The line containing "been more fortunate" marks the end, so write out exactly every line from the top of the entries below through that one.

* MATERIAL FOR THE TASK:
= Beginning of Section =

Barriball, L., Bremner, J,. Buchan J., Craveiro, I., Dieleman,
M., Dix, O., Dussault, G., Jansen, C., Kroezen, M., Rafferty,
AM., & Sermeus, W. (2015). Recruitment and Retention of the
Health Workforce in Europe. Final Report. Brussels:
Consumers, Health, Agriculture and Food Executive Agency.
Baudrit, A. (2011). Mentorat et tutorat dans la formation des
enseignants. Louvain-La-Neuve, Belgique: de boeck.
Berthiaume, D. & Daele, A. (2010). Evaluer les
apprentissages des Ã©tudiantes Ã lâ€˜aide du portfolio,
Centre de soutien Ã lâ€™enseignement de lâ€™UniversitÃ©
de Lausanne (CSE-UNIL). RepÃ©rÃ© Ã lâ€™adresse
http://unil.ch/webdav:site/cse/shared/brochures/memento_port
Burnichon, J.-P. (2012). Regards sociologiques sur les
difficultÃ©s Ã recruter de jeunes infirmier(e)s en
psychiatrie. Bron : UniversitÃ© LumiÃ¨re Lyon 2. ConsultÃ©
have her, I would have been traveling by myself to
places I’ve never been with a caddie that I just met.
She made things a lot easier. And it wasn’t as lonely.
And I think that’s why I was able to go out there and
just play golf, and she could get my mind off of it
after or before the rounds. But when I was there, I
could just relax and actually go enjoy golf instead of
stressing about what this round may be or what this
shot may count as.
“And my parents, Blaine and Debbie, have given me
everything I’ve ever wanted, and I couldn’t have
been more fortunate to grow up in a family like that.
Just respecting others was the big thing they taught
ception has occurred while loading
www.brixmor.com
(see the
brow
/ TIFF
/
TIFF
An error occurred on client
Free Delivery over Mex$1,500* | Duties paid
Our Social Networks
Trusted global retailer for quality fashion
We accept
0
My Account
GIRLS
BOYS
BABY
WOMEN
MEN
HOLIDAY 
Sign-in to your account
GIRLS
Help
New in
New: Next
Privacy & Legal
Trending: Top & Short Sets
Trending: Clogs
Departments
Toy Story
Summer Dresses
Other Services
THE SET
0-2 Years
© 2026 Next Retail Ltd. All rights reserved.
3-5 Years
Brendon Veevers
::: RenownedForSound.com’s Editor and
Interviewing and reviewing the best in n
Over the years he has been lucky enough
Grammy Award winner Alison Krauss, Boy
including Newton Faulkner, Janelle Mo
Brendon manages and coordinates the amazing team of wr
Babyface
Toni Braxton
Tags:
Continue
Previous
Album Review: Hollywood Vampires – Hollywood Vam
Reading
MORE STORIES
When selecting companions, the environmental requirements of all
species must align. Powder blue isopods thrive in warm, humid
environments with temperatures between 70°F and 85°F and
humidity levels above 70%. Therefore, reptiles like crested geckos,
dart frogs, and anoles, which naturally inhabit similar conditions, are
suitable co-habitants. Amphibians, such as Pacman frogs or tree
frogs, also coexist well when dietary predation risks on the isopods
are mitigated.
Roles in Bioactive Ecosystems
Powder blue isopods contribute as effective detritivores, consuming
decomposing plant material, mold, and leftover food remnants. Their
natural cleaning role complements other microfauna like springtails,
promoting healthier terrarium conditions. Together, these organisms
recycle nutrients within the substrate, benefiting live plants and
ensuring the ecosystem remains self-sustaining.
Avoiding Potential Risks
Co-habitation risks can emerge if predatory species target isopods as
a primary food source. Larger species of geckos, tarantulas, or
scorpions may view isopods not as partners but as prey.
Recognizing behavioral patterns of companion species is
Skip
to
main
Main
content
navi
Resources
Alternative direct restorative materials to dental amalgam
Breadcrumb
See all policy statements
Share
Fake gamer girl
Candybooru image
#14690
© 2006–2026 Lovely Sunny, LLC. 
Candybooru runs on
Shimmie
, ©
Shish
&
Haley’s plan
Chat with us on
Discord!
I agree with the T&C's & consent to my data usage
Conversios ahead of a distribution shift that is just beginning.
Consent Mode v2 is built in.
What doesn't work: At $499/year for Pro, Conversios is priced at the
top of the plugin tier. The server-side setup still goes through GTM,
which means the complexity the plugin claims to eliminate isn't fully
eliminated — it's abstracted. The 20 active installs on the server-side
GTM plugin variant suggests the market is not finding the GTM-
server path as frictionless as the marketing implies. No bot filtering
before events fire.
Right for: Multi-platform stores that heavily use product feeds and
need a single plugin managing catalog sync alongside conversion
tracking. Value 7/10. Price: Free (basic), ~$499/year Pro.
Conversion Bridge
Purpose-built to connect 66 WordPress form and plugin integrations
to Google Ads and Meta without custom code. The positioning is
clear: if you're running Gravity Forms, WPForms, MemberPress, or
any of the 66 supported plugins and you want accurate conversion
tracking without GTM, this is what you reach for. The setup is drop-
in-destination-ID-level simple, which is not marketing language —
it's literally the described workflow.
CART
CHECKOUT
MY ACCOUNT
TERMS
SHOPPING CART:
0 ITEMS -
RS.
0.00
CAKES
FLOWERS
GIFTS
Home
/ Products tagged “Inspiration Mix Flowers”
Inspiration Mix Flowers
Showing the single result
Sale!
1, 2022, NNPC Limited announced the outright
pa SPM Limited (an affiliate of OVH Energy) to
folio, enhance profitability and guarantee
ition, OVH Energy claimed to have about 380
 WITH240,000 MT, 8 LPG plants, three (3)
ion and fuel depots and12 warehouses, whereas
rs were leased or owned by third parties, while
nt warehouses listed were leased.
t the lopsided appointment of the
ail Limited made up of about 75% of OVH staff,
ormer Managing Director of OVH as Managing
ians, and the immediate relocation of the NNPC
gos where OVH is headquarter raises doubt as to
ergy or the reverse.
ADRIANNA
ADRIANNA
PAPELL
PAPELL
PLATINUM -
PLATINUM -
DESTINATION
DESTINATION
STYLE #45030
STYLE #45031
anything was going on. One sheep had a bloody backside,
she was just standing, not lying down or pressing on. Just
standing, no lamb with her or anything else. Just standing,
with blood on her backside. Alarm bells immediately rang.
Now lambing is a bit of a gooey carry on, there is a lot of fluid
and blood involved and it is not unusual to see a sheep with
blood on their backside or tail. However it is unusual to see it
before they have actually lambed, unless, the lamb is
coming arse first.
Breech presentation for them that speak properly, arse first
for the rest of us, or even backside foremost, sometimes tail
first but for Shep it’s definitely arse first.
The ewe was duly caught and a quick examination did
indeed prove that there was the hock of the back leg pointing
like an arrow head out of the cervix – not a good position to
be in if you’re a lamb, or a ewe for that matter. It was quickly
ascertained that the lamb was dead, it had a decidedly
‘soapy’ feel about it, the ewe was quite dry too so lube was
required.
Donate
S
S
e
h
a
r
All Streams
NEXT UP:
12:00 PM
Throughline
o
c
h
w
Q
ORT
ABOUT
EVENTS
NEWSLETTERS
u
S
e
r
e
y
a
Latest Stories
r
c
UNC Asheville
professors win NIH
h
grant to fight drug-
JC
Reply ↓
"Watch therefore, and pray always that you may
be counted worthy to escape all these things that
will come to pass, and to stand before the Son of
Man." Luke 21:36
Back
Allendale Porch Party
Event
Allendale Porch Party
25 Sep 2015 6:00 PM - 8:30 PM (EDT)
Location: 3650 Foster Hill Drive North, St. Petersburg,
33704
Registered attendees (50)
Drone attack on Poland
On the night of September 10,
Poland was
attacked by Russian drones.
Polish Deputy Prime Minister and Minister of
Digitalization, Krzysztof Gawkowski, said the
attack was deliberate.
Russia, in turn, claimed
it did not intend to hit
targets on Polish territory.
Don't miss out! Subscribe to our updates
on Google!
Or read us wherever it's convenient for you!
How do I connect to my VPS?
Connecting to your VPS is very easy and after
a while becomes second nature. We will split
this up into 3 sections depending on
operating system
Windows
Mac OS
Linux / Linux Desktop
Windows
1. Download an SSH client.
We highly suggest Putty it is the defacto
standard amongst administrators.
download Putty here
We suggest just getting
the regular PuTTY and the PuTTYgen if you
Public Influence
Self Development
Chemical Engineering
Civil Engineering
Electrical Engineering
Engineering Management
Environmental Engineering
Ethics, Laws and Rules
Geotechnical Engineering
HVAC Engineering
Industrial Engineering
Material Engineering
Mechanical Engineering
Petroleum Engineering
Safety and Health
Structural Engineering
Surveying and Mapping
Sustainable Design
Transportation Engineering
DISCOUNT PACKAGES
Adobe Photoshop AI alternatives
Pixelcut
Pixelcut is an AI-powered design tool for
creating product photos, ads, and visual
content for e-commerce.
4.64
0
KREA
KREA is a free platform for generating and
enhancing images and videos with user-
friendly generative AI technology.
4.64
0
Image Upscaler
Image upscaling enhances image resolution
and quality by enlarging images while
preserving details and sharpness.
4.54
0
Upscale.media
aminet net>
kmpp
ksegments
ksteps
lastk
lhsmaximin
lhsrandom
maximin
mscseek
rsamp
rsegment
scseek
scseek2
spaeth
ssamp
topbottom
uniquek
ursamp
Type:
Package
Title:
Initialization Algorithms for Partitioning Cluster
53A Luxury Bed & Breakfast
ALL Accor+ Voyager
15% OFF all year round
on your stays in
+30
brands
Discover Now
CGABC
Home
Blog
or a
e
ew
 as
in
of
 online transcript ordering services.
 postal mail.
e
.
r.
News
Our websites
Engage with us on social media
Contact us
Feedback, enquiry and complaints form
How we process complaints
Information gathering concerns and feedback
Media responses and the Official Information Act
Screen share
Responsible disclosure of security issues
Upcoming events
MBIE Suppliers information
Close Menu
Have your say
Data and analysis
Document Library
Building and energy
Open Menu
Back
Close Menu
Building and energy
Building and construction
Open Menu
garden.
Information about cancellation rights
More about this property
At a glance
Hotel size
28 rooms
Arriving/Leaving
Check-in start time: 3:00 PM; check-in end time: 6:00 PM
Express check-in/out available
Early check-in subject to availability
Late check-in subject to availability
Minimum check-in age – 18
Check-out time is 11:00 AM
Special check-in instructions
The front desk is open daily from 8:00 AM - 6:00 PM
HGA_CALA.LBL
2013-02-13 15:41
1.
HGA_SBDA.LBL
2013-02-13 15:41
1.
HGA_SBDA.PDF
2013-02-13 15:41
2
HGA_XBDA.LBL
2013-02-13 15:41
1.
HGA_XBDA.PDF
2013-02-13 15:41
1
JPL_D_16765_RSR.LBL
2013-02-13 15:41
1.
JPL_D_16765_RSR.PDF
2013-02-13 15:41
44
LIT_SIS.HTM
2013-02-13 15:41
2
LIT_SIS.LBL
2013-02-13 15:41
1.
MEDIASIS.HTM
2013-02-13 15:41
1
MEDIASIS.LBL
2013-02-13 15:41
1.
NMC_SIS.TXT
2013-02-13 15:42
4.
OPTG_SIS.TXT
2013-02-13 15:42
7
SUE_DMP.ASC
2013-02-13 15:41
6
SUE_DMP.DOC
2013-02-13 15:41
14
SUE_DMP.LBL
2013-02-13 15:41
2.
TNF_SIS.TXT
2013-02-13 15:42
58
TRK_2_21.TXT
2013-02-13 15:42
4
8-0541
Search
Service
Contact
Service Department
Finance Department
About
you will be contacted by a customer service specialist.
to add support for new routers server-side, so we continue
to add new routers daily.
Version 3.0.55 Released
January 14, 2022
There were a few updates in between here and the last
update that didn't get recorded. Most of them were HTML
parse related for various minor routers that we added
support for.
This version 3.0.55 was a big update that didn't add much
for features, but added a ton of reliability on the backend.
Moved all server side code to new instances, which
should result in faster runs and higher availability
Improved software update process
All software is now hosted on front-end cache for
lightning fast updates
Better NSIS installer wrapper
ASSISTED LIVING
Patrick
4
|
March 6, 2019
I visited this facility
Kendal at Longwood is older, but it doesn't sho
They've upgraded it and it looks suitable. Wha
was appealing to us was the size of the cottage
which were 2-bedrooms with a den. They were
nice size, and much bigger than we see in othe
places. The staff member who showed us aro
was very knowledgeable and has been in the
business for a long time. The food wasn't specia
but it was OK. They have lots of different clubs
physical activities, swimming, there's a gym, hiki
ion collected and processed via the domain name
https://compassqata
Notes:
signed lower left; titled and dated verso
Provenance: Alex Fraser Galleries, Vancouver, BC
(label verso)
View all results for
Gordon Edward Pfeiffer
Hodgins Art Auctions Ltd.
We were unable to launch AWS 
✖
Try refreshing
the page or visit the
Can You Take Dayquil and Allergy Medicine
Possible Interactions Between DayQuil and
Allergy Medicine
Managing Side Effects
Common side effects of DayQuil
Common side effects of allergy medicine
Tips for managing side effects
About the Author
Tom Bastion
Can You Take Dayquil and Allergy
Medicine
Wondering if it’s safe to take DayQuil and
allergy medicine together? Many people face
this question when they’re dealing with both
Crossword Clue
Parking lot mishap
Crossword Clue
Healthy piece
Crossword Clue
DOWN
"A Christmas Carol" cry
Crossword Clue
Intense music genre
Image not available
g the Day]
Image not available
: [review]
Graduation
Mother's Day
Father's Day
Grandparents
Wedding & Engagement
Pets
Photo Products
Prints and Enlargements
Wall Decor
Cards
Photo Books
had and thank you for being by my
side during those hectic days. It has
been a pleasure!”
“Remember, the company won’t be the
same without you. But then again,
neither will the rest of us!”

= End of Section =

* WRITTEN ANSWER:
Barriball, L., Bremner, J,. Buchan J., Craveiro, I., Dieleman,
M., Dix, O., Dussault, G., Jansen, C., Kroezen, M., Rafferty,
AM., & Sermeus, W. (2015). Recruitment and Retention of the
Health Workforce in Europe. Final Report. Brussels:
Consumers, Health, Agriculture and Food Executive Agency.
Baudrit, A. (2011). Mentorat et tutorat dans la formation des
enseignants. Louvain-La-Neuve, Belgique: de boeck.
Berthiaume, D. & Daele, A. (2010). Evaluer les
apprentissages des Ã©tudiantes Ã lâ€˜aide du portfolio,
Centre de soutien Ã lâ€™enseignement de lâ€™UniversitÃ©
de Lausanne (CSE-UNIL). RepÃ©rÃ© Ã lâ€™adresse
http://unil.ch/webdav:site/cse/shared/brochures/memento_port
Burnichon, J.-P. (2012). Regards sociologiques sur les
difficultÃ©s Ã recruter de jeunes infirmier(e)s en
psychiatrie. Bron : UniversitÃ© LumiÃ¨re Lyon 2. ConsultÃ©
have her, I would have been traveling by myself to
places I’ve never been with a caddie that I just met.
She made things a lot easier. And it wasn’t as lonely.
And I think that’s why I was able to go out there and
just play golf, and she could get my mind off of it
after or before the rounds. But when I was there, I
could just relax and actually go enjoy golf instead of
stressing about what this round may be or what this
shot may count as.
“And my parents, Blaine and Debbie, have given me
everything I’ve ever wanted, and I couldn’t have
been more fortunate to grow up in a family like that.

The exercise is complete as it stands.